Le Machine Learning est certainement l’une des avancées les plus majeures de notre décennie. En effet, grâce aux réseaux de neurones artificiels (ANN), de nombreuses tâches hors de portée des ordinateurs sont devenues monnaie courante, en particulier dans les domaines de traitement d’image et de son.

 

L’une des plus grandes applications de ces technologies par NVIDIA réside dans le DLSS, utilisation d’un réseau de neurones pour mettre à l’échelle une image de jeu vidéo calculée initialement dans une définition inférieure à celle de votre écran.
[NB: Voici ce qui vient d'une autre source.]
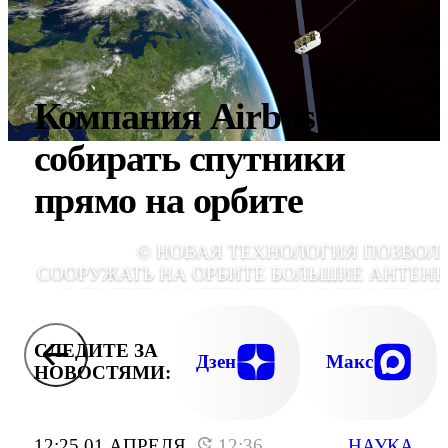
Компания Airbus будет
собирать спутники
прямо на орбите
© НОВАЯ ТЕХНОЛОГИЯ ПОЗВОЛ
СООРУЖАТЬ НА ОРБИТЕ БОЛЬШИЕ АНТЕН
И ДРУГИЕ КОНСТРУКЦИИ., ИЛЛЮСТРАЦ
AIRBU
СЛЕДИТЕ ЗА
Дзен
Макс
НОВОСТЯМИ:
12:25 01 АПРЕЛЯ
12:36
НАУКА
À l’occasion de la GPU Technology Conference (GTC), les verts se sont fendus d’une nouvelle application, cette fois-ci dédiée aux professionnels, car concernant la visioconférence.

Outre le côté très opportuniste de la présentation — en temps de COVID, nombreux sont les appels vidéo par internet — ce n’est (de loin) pas la première fois que ces chers réseaux sont conviés dans ce domaine : Microsoft permet en effet de flouter voir de remplacer son arrière-plan sur Skype par une technologie similaire.

 

Cette fois-ci, c’est d’économie de débit dont il est question, car ces petits neurones sont mis à contribution dans le but de réduire la quantité de données envoyées lors de visioconférences tout en conservant une image nette.

 

nvidia ml to h264

Un résultat sans appel !

 

En interne, rien n’est vraiment nouveau : le réseau est de type adversariel (ou GAN), une partie étant consacrée à l’amélioration et l’autre à tenter de trouver des failles dans cette amélioration afin de garantir un résultat optimal. Normal ? Presque : le bousin ne transmet initialement qu’une seule image, puis se contente de points représentant diverses zones d’intérêts du visage telle la position des yeux, du nez ou encore de la bouche. À l’usage, le résultat est sans appel : le h264 est totalement dépassé (les H265 n’ayant pas été testé), avec, au choix, soit une meilleure qualité à bande passante équivalente (cf ci-dessus), ou une réduction de ladite bande passante d’un facteur 10 minimum à qualité proche.

 

Grâce à ce système, il est également possible de réorienter la tête de l’individu, et même d’animer une tête modélisée en 3D !

 

Outre le côté très Blade Runner de la chose (un upscaling de qualité à partir d’une simple photo !), rappelons tout de même que les réseaux utilisés doivent être préalablement entrainés, ce qui coûte de l’énergie, et donc de l’argent. En outre, les ingénieurs dédiés au projet restent des hommes, de ce fait sensibles aux biais sociaux : ainsi, des précédents travaux ont d’ores et déjà révélé des traitements inégaux selon l’origine des utilisateurs : les visages se trouvent très souvent européanisés, même si la couleur de peau est dans l’ensemble correctement retranscrite. Espérons donc que les verts aient suffisamment testé leur produit avant de le lancer en production de masse, sans quoi des dents risquent de grincer ! (Source : Hexus)

 

ai biais barack obama

À la base, il s’agissait d’une photo de Barack Obama...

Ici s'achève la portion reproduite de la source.